Moving Apology

656

 
By Kathy Miele
We had just closed on a new house and it was another grueling day of moving.
When I couldn’t take it anymore, I collapsed into the nearest chair. “I’m done!” I cried. “I can’t pick up another box!”
Steven and the boys looked over at me as they were bringing in yet another carload of our valuables.
“How much stuff do we own?” I whimpered as I rubbed my sore back. “I say we never, never move again!”
“It hasn’t been that bad,” Max said as he dropped the bag with all the linen closet towels in them on the floor by my feet.
“Are you kidding?” I had to laugh. “We’ve been moving for the past four days!

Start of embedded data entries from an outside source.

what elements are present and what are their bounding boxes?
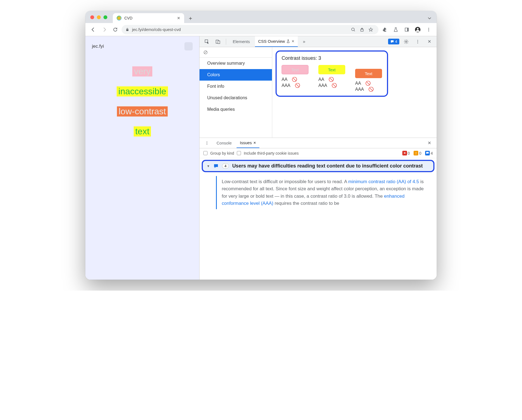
tab-favicon: 🙂 xyxy=(117,16,122,21)
minimize-window-button[interactable] xyxy=(97,15,101,19)
svg-point-15 xyxy=(417,41,418,42)
tab-close-icon[interactable]: ✕ xyxy=(177,16,180,20)
issue-title: Users may have difficulties reading text… xyxy=(232,163,430,169)
link-min-contrast[interactable]: minimum contrast ratio (AA) of 4.5 xyxy=(348,179,419,184)
svg-point-20 xyxy=(207,144,207,144)
swatch-preview: Text xyxy=(355,69,382,78)
new-tab-button[interactable]: ＋ xyxy=(186,14,195,22)
disclosure-triangle-icon[interactable]: ▼ xyxy=(207,164,210,168)
fail-icon: 🚫 xyxy=(329,77,334,82)
chat-icon xyxy=(390,40,394,44)
labs-icon[interactable] xyxy=(391,25,400,34)
sample-text-2: inaccessible xyxy=(117,86,168,97)
toolbar: jec.fyi/demo/cds-quest-cvd xyxy=(85,23,437,36)
drawer-kebab-icon[interactable] xyxy=(202,138,212,148)
settings-icon[interactable] xyxy=(402,37,411,46)
tab-close-icon[interactable]: ✕ xyxy=(253,141,256,145)
svg-rect-0 xyxy=(126,29,128,31)
extensions-icon[interactable] xyxy=(380,25,389,34)
filter-label: Group by kind xyxy=(210,151,234,155)
devtools-drawer: Console Issues✕ ✕ Group by kind Include … xyxy=(200,138,437,280)
svg-point-7 xyxy=(428,28,429,29)
checkbox-group-by-kind[interactable] xyxy=(203,151,207,155)
svg-point-13 xyxy=(406,41,407,42)
issue-description: Low-contrast text is difficult or imposs… xyxy=(216,176,432,209)
device-toggle-icon[interactable] xyxy=(213,37,223,46)
tab-title: CVD xyxy=(124,16,174,20)
svg-point-9 xyxy=(428,30,429,31)
svg-point-14 xyxy=(417,40,418,41)
issues-badge[interactable]: 4 xyxy=(388,39,399,44)
swatch-preview: Text xyxy=(318,65,345,74)
svg-point-19 xyxy=(207,143,207,143)
content-area: jec.fyi very inaccessible low-contrast t… xyxy=(85,36,437,280)
sidepanel-icon[interactable] xyxy=(402,25,411,34)
profile-icon[interactable] xyxy=(413,25,422,34)
sample-text-4: text xyxy=(134,126,151,137)
svg-rect-4 xyxy=(407,28,408,31)
browser-tab[interactable]: 🙂 CVD ✕ xyxy=(113,13,184,23)
nav-colors[interactable]: Colors xyxy=(200,69,272,81)
svg-point-16 xyxy=(417,42,418,43)
fail-icon: 🚫 xyxy=(292,77,297,82)
browser-window: 🙂 CVD ✕ ＋ jec.fyi/demo/cds-quest-cvd xyxy=(85,11,437,280)
swatch-preview: Text xyxy=(282,65,308,74)
issues-filterbar: Group by kind Include third-party cookie… xyxy=(200,148,437,158)
svg-point-8 xyxy=(428,29,429,30)
svg-point-18 xyxy=(207,141,207,142)
nav-overview-summary[interactable]: Overview summary xyxy=(200,58,272,69)
checkbox-third-party[interactable] xyxy=(237,151,241,155)
nav-font-info[interactable]: Font info xyxy=(200,81,272,92)
address-bar[interactable]: jec.fyi/demo/cds-quest-cvd xyxy=(122,25,378,34)
tab-elements[interactable]: Elements xyxy=(229,36,253,47)
fail-icon: 🚫 xyxy=(295,83,300,88)
close-drawer-icon[interactable]: ✕ xyxy=(425,138,434,148)
dark-mode-toggle[interactable] xyxy=(184,42,193,50)
window-controls xyxy=(90,15,107,19)
kebab-icon[interactable] xyxy=(413,37,422,46)
drawer-tab-console[interactable]: Console xyxy=(213,138,235,148)
errors-count[interactable]: ✕0 xyxy=(402,151,410,155)
devtools-panel: Elements CSS Overview ✕ » 4 ✕ xyxy=(199,36,437,280)
reload-button[interactable] xyxy=(111,25,120,34)
menu-icon[interactable] xyxy=(424,25,433,34)
svg-point-1 xyxy=(352,28,354,31)
css-overview-sidebar: Overview summary Colors Font info Unused… xyxy=(200,47,272,138)
tabs-overflow-icon[interactable] xyxy=(427,16,432,20)
close-devtools-icon[interactable]: ✕ xyxy=(425,37,434,46)
contrast-swatch-3[interactable]: Text AA🚫 AAA🚫 xyxy=(355,69,382,92)
contrast-title: Contrast issues: 3 xyxy=(282,55,382,61)
drawer-tabbar: Console Issues✕ ✕ xyxy=(200,138,437,148)
info-count[interactable]: 4 xyxy=(425,151,433,155)
forward-button[interactable] xyxy=(100,25,109,34)
nav-media-queries[interactable]: Media queries xyxy=(200,104,272,115)
page-brand: jec.fyi xyxy=(92,44,104,49)
close-window-button[interactable] xyxy=(90,15,94,19)
contrast-swatch-1[interactable]: Text AA🚫 AAA🚫 xyxy=(282,65,308,92)
maximize-window-button[interactable] xyxy=(103,15,107,19)
contrast-swatch-2[interactable]: Text AA🚫 AAA🚫 xyxy=(318,65,345,92)
devtools-tabbar: Elements CSS Overview ✕ » 4 ✕ xyxy=(200,36,437,47)
moon-icon xyxy=(186,44,191,49)
fail-icon: 🚫 xyxy=(368,87,374,92)
svg-rect-12 xyxy=(218,41,220,44)
url-text: jec.fyi/demo/cds-quest-cvd xyxy=(132,27,181,32)
issue-header[interactable]: ▼ 4 Users may have difficulties reading … xyxy=(202,160,434,172)
back-button[interactable] xyxy=(89,25,98,34)
page-viewport: jec.fyi very inaccessible low-contrast t… xyxy=(85,36,199,280)
nav-unused-declarations[interactable]: Unused declarations xyxy=(200,92,272,104)
drawer-tab-issues[interactable]: Issues✕ xyxy=(237,138,259,148)
filter-label: Include third-party cookie issues xyxy=(244,151,299,155)
tab-css-overview[interactable]: CSS Overview ✕ xyxy=(255,36,298,47)
inspect-icon[interactable] xyxy=(202,37,212,46)
bookmark-icon[interactable] xyxy=(367,26,375,33)
warnings-count[interactable]: !0 xyxy=(414,151,421,155)
titlebar: 🙂 CVD ✕ ＋ xyxy=(85,11,437,23)
sample-text-3: low-contrast xyxy=(117,106,168,117)
tab-close-icon[interactable]: ✕ xyxy=(291,39,294,43)
zoom-icon[interactable] xyxy=(349,26,357,33)
share-icon[interactable] xyxy=(358,26,366,33)
clear-icon[interactable] xyxy=(200,47,272,58)
more-tabs-icon[interactable]: » xyxy=(299,37,309,46)
css-overview-main: Contrast issues: 3 Text AA🚫 AAA🚫 Text AA… xyxy=(272,47,437,138)
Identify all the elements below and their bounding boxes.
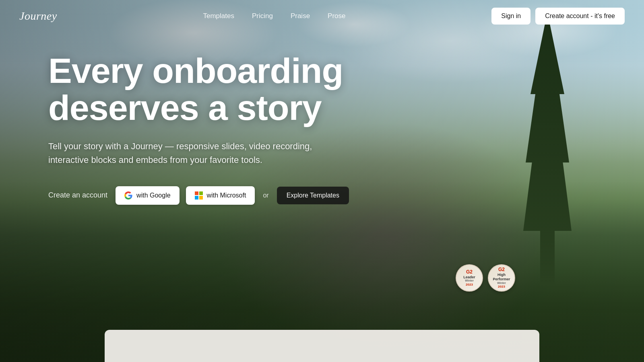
cta-row: Create an account with Google with Micro… [48,186,349,205]
signin-button[interactable]: Sign in [491,8,530,25]
awards-badges: G2 Leader Winter 2023 G2 High Performer … [456,264,515,292]
nav-templates[interactable]: Templates [196,9,241,23]
g2-logo-performer: G2 [498,267,505,272]
nav-praise[interactable]: Praise [283,9,317,23]
badge-leader-title: Leader [463,275,475,280]
g2-logo-leader: G2 [466,269,473,274]
microsoft-button-label: with Microsoft [207,192,246,199]
hero-title: Every onboarding deserves a story [48,52,349,127]
g2-high-performer-badge: G2 High Performer Winter 2023 [488,264,515,292]
microsoft-icon [195,191,203,200]
google-signup-button[interactable]: with Google [116,186,180,205]
hero-title-line1: Every onboarding [48,51,343,90]
hero-subtitle: Tell your story with a Journey — respons… [48,140,330,167]
nav-prose[interactable]: Prose [320,9,353,23]
badge-performer-title: High Performer [490,273,513,282]
badge-performer-year: 2023 [498,285,505,289]
preview-card [105,330,539,362]
hero-section: Every onboarding deserves a story Tell y… [48,52,349,205]
badge-leader-category: Winter [465,279,474,282]
hero-title-line2: deserves a story [48,88,322,128]
navbar: Journey Templates Pricing Praise Prose S… [0,0,644,32]
create-account-nav-button[interactable]: Create account - it's free [535,8,625,25]
nav-pricing[interactable]: Pricing [245,9,280,23]
badge-leader-year: 2023 [466,283,473,287]
nav-links: Templates Pricing Praise Prose [196,9,353,23]
microsoft-signup-button[interactable]: with Microsoft [186,186,255,205]
explore-templates-button[interactable]: Explore Templates [277,187,349,204]
badge-performer-category: Winter [497,282,506,285]
nav-actions: Sign in Create account - it's free [491,8,625,25]
google-icon [124,191,132,200]
cta-or-text: or [263,192,268,199]
google-button-label: with Google [136,192,171,199]
logo[interactable]: Journey [19,10,57,23]
cta-label: Create an account [48,191,107,200]
g2-leader-badge: G2 Leader Winter 2023 [456,264,483,292]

It’s never going to end.”
“Boy, you were lucky you were born and raised in the same house,” Steven said as he stacked another box on top of the table. “When I was growing up, we moved every few years.”
“You have my heartfelt apology,” I said. “In fact I need to apologize to all the people who told me they were moving and I stupidly said, ‘Gee, that sounds like fun being able to decorate a whole new house, picking out paint colors, maybe even buying some new furniture.’ ”
Steven had to laugh as he looked at me laying on top of a pile of blankets that had been tossed on the chair I was trying to sit in. “Nope, I’m pretty sure their isn’t anyone who’d say moving was fun.”
“I know that now,” I said as I shook my head in disgust. “I must have sounded like an idiot when I’d say sounds like fun. No wonder the only response I’d get was a pained smile and a sad, ‘Yeah, fun’ from them. I just thought they weren’t up to the challenge of moving. Now I know moving is just one nightmare challenge after another!”
“Oh, come on, it hasn’t been that bad,” Steven said as he tried to sit next to me but instead had to balance on the arm of the chair because I was too weak to move any of the blankets I was sitting on to make room for him.
I leaned my head against his arm. “Promise me we’ll never move again.”
“I promise, he said.
“How can you promise that?” Alex asked. “What if I move across the country? You’ll want to move to closer to me to see your grandkids grow up, won’t you?”
I quickly sat up straight, every muscle in my back screaming. “You’re thinking of moving across the country?”
I guess Alex saw the fear in my face. “I was just messing with you,” he said as he patted me on the top of the head. “I’m never moving out.”
“What?”
Now he was smiling. “Still messing with you,” he said as he grabbed a box with his name on it and went down the hall to his room.
I looked over at Steven who was smiling. “That wasn’t very funny,” I said.
“It was a little.” Steven got up and pushed the bag of towels away from my feet. He reached out his hand to pull me up. “Let’s get back to work.”
I sighed as he pulled me upright.
Alex stuck his head out of his bedroom door. “What’s for dinner?” he asked.
“In this new house we’re all going to take turns cooking and tonight’s your turn,” I said. “So I’ll ask you, ‘What’s for dinner?’”
Alex looked surprised. “Really?”
“I’m just messing with you,” I smiled. “ Or am I?”
Alex just stared at me.
“But tonight you’re off the hook because we’re having takeout,” I said. “Can you go pick it up when it’s ready?”
“Um…sure.” Alex went back into his room.
I looked over at Steven. “That was fun. Do you think he thought I was serious?”
Steven shrugged his shoulders. “Were you?”
“I’m not sure,” I had to admit. “I started out just messing with him but I’m beginning to think: new house, new rules might be my new mantra.”